The input:
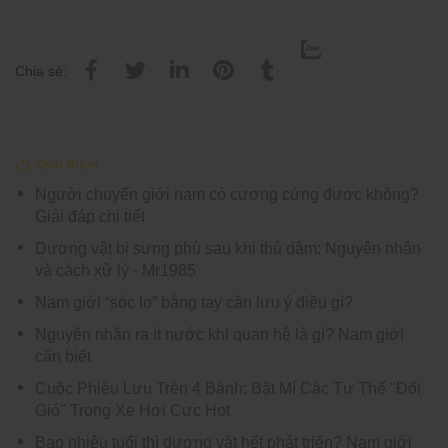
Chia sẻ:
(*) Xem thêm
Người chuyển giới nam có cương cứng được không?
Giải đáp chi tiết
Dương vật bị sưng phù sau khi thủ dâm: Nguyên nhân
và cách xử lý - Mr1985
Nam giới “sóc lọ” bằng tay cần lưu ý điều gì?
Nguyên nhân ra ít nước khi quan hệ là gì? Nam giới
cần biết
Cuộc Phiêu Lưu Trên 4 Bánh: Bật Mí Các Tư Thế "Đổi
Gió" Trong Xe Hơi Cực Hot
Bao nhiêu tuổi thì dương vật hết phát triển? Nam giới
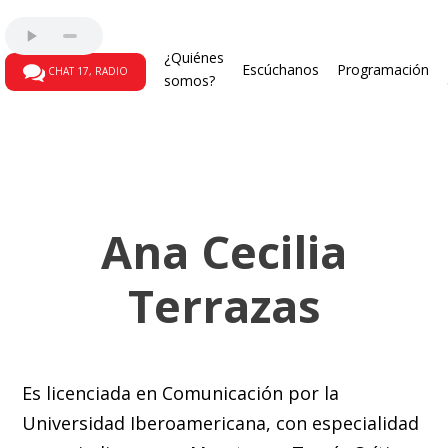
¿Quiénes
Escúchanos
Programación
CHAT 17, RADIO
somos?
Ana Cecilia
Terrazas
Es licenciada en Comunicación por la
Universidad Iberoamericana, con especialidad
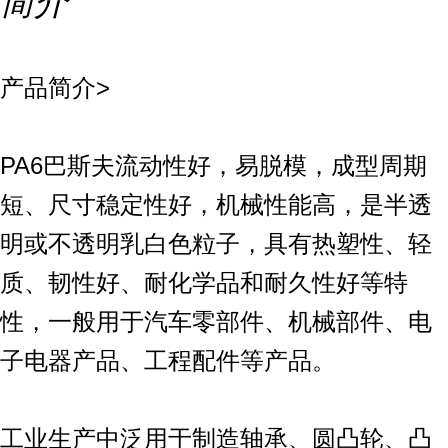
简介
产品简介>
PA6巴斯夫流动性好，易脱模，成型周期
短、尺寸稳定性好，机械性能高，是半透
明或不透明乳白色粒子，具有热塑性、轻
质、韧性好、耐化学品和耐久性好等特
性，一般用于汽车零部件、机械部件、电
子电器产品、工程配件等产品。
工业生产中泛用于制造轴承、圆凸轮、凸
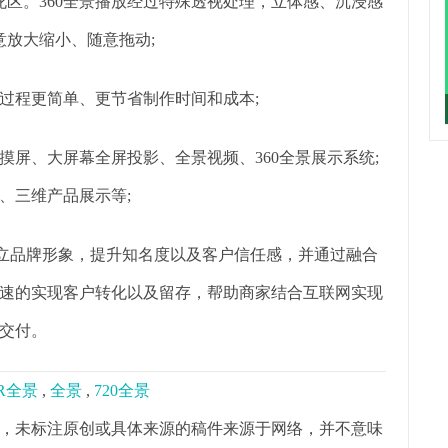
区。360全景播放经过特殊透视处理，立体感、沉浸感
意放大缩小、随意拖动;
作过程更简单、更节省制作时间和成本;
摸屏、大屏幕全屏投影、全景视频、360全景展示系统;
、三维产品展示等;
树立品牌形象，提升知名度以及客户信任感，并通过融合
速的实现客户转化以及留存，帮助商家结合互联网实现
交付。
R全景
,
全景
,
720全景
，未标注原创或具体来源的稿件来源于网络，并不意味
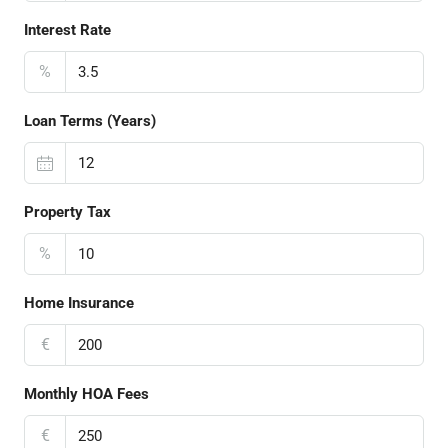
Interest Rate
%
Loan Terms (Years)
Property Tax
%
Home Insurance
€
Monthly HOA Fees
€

What to produce: The answer consists solely of the lines from the one holding "性，一般用于汽车零部件、机械部件、电" through the final line of the records, both ends included, each duplicated exactly. Leave images out.

Written response:
性，一般用于汽车零部件、机械部件、电
子电器产品、工程配件等产品。
工业生产中泛用于制造轴承、圆凸轮、凸
区。360全景播放经过特殊透视处理，立体感、沉浸感
意放大缩小、随意拖动;
作过程更简单、更节省制作时间和成本;
摸屏、大屏幕全屏投影、全景视频、360全景展示系统;
、三维产品展示等;
树立品牌形象，提升知名度以及客户信任感，并通过融合
速的实现客户转化以及留存，帮助商家结合互联网实现
交付。
R全景
,
全景
,
720全景
，未标注原创或具体来源的稿件来源于网络，并不意味
Interest Rate
%
Loan Terms (Years)
Property Tax
%
Home Insurance
€
Monthly HOA Fees
€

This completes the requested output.